(Task data begins)

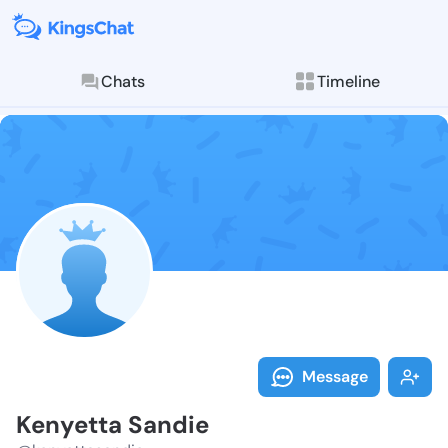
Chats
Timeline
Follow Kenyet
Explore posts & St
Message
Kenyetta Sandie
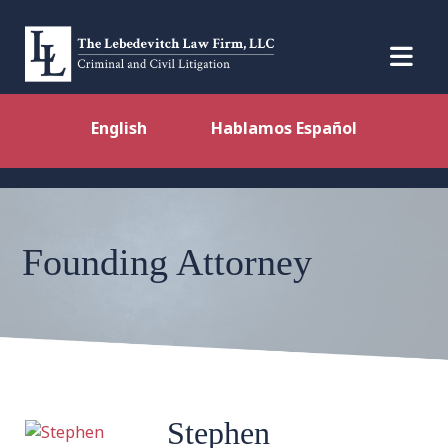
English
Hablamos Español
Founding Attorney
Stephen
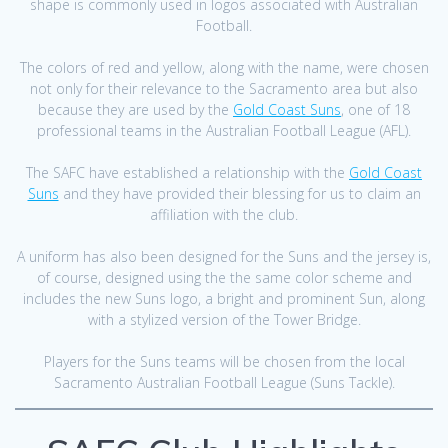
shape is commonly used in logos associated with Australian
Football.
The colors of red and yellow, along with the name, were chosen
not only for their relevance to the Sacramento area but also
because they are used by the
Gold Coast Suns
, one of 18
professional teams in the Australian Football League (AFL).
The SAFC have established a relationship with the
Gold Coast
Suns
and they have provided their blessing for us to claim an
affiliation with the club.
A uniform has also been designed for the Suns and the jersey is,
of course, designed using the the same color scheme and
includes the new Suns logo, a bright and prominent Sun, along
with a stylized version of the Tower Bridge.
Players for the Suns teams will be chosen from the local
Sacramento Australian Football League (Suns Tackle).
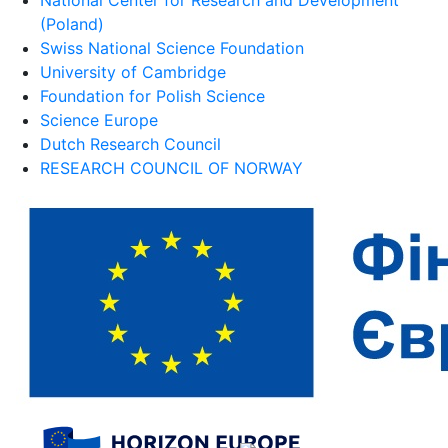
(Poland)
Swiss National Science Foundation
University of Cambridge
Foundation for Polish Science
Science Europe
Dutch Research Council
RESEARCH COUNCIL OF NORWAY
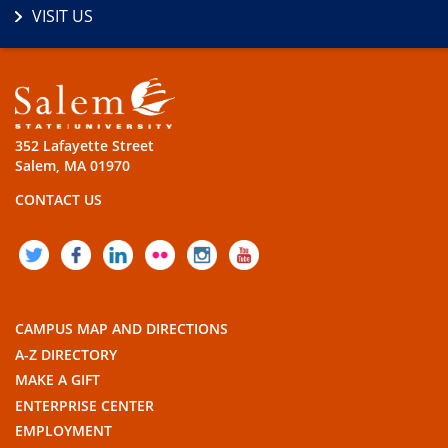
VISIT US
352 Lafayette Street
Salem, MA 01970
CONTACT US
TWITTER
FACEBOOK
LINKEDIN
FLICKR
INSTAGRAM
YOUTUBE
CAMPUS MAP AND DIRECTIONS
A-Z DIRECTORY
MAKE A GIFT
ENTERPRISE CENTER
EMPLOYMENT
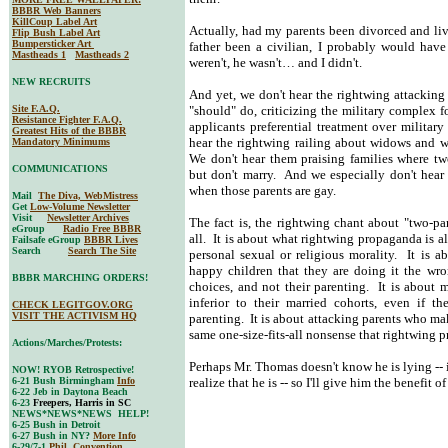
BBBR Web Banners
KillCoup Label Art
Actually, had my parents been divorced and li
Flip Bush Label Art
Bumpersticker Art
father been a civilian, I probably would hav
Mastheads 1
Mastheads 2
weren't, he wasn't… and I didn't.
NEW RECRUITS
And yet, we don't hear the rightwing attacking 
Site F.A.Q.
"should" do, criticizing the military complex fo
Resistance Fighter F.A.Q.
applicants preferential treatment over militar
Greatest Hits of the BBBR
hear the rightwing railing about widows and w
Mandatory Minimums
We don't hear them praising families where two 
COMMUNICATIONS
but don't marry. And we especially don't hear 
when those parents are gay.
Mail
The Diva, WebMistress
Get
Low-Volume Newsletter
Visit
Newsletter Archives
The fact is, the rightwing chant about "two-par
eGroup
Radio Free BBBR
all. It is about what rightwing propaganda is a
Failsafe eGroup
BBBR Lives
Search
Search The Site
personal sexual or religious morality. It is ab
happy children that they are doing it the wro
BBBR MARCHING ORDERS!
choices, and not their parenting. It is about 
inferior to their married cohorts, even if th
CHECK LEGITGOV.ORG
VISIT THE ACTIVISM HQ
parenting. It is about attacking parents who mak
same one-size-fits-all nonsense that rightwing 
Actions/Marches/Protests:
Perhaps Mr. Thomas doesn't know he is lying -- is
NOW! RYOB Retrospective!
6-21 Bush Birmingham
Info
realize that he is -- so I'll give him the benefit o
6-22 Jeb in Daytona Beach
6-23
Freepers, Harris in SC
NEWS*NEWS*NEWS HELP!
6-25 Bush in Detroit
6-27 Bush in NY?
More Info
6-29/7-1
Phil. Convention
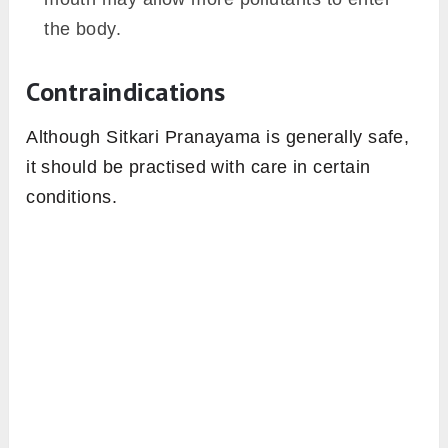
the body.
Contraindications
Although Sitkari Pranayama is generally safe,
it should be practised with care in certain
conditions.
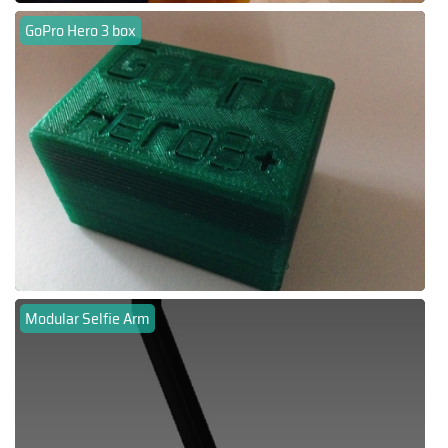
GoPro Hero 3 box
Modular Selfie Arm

(Task data ends)
(Task data begins)

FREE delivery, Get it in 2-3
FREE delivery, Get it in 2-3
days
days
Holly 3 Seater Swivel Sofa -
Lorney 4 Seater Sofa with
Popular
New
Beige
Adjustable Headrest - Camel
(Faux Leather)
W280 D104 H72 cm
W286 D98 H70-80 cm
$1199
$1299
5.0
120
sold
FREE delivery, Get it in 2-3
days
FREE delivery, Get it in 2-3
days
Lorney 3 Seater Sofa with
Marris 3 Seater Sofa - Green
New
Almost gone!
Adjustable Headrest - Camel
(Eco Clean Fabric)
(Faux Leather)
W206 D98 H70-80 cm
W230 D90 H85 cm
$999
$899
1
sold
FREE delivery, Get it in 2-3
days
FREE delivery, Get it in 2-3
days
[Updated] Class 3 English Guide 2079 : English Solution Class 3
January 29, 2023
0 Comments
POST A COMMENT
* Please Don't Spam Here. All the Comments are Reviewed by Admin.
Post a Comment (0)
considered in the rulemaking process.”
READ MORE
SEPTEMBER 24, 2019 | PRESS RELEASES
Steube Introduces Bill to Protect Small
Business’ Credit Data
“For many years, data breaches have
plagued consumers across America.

(Task data ends)
(Task data begins)

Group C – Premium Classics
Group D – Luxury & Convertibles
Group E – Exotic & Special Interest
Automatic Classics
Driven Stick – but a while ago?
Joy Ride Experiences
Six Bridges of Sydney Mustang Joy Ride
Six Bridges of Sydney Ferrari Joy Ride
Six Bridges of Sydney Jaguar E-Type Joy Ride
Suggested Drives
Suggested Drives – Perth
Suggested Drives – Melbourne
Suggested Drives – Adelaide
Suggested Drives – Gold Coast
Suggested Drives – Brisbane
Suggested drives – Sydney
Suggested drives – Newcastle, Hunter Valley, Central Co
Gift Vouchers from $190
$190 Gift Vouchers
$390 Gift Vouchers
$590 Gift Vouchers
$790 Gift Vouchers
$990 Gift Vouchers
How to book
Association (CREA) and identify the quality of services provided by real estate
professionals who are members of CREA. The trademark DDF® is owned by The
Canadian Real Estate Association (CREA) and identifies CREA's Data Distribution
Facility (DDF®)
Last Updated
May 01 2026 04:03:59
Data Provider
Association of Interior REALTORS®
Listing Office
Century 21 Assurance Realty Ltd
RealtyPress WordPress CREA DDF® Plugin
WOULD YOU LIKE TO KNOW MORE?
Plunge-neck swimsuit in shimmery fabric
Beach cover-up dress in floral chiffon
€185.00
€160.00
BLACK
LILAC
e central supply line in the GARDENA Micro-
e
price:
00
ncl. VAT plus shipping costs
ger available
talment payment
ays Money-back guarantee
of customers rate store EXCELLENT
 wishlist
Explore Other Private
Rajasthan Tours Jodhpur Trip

(Task data ends)

The lines that mention the word "Label" should be pulled from the records above.

KillCoup Label Art
Flip Bush Label Art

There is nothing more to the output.